→ **Work task**
Repeat every record exactly as written.

◇ ◇ ◇ ◇

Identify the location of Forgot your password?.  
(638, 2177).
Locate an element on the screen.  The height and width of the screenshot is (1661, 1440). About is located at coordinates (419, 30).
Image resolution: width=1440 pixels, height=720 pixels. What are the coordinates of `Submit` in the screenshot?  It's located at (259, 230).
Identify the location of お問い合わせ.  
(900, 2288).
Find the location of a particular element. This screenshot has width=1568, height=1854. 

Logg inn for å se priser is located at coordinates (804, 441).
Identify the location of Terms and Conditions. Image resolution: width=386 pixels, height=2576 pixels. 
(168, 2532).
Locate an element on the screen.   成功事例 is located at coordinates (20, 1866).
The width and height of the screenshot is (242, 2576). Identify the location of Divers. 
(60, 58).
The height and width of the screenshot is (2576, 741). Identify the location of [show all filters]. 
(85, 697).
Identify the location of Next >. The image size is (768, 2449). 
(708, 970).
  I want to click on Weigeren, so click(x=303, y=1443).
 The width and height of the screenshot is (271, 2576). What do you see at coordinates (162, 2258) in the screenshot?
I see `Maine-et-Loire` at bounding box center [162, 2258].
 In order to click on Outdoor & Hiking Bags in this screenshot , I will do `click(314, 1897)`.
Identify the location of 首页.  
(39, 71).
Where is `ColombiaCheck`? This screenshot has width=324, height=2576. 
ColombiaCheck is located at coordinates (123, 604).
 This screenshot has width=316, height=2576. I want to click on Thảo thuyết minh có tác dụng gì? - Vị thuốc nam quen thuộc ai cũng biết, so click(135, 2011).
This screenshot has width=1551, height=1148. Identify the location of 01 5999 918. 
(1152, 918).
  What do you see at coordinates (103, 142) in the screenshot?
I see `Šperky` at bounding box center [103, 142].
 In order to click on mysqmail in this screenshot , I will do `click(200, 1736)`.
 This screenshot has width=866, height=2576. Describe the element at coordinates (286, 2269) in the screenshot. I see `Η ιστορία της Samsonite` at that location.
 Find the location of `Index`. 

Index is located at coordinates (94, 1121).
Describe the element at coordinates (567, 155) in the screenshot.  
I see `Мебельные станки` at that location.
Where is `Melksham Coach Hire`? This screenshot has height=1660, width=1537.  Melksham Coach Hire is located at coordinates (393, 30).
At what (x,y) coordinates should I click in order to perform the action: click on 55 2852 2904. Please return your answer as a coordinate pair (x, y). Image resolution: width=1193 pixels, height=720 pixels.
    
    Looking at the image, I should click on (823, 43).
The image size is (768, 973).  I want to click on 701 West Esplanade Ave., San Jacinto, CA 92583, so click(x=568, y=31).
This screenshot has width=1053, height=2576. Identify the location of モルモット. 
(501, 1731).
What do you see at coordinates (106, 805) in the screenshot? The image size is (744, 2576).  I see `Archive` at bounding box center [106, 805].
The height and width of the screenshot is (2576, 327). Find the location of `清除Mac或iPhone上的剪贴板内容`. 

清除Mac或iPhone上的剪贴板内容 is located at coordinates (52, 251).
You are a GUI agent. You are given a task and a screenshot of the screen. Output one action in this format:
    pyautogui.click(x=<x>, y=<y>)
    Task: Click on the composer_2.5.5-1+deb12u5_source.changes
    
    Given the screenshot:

◇ ◇ ◇ ◇

→ **Your solution**
Identify the location of Forgot your password?.  
(638, 2177).
Locate an element on the screen.  The height and width of the screenshot is (1661, 1440). About is located at coordinates (419, 30).
Image resolution: width=1440 pixels, height=720 pixels. What are the coordinates of `Submit` in the screenshot?  It's located at (259, 230).
Identify the location of お問い合わせ.  
(900, 2288).
Find the location of a particular element. This screenshot has width=1568, height=1854. 

Logg inn for å se priser is located at coordinates (804, 441).
Identify the location of Terms and Conditions. Image resolution: width=386 pixels, height=2576 pixels. 
(168, 2532).
Locate an element on the screen.   成功事例 is located at coordinates (20, 1866).
The width and height of the screenshot is (242, 2576). Identify the location of Divers. 
(60, 58).
The height and width of the screenshot is (2576, 741). Identify the location of [show all filters]. 
(85, 697).
Identify the location of Next >. The image size is (768, 2449). 
(708, 970).
  I want to click on Weigeren, so click(x=303, y=1443).
 The width and height of the screenshot is (271, 2576). What do you see at coordinates (162, 2258) in the screenshot?
I see `Maine-et-Loire` at bounding box center [162, 2258].
 In order to click on Outdoor & Hiking Bags in this screenshot , I will do `click(314, 1897)`.
Identify the location of 首页.  
(39, 71).
Where is `ColombiaCheck`? This screenshot has width=324, height=2576. 
ColombiaCheck is located at coordinates (123, 604).
 This screenshot has width=316, height=2576. I want to click on Thảo thuyết minh có tác dụng gì? - Vị thuốc nam quen thuộc ai cũng biết, so click(135, 2011).
This screenshot has width=1551, height=1148. Identify the location of 01 5999 918. 
(1152, 918).
  What do you see at coordinates (103, 142) in the screenshot?
I see `Šperky` at bounding box center [103, 142].
 In order to click on mysqmail in this screenshot , I will do `click(200, 1736)`.
 This screenshot has width=866, height=2576. Describe the element at coordinates (286, 2269) in the screenshot. I see `Η ιστορία της Samsonite` at that location.
 Find the location of `Index`. 

Index is located at coordinates (94, 1121).
Describe the element at coordinates (567, 155) in the screenshot.  
I see `Мебельные станки` at that location.
Where is `Melksham Coach Hire`? This screenshot has height=1660, width=1537.  Melksham Coach Hire is located at coordinates (393, 30).
At what (x,y) coordinates should I click in order to perform the action: click on 55 2852 2904. Please return your answer as a coordinate pair (x, y). Image resolution: width=1193 pixels, height=720 pixels.
    
    Looking at the image, I should click on (823, 43).
The image size is (768, 973).  I want to click on 701 West Esplanade Ave., San Jacinto, CA 92583, so click(x=568, y=31).
This screenshot has width=1053, height=2576. Identify the location of モルモット. 
(501, 1731).
What do you see at coordinates (106, 805) in the screenshot? The image size is (744, 2576).  I see `Archive` at bounding box center [106, 805].
The height and width of the screenshot is (2576, 327). Find the location of `清除Mac或iPhone上的剪贴板内容`. 

清除Mac或iPhone上的剪贴板内容 is located at coordinates (52, 251).
You are a GUI agent. You are given a task and a screenshot of the screen. Output one action in this format:
    pyautogui.click(x=<x>, y=<y>)
    Task: Click on the composer_2.5.5-1+deb12u5_source.changes
    
    Given the screenshot:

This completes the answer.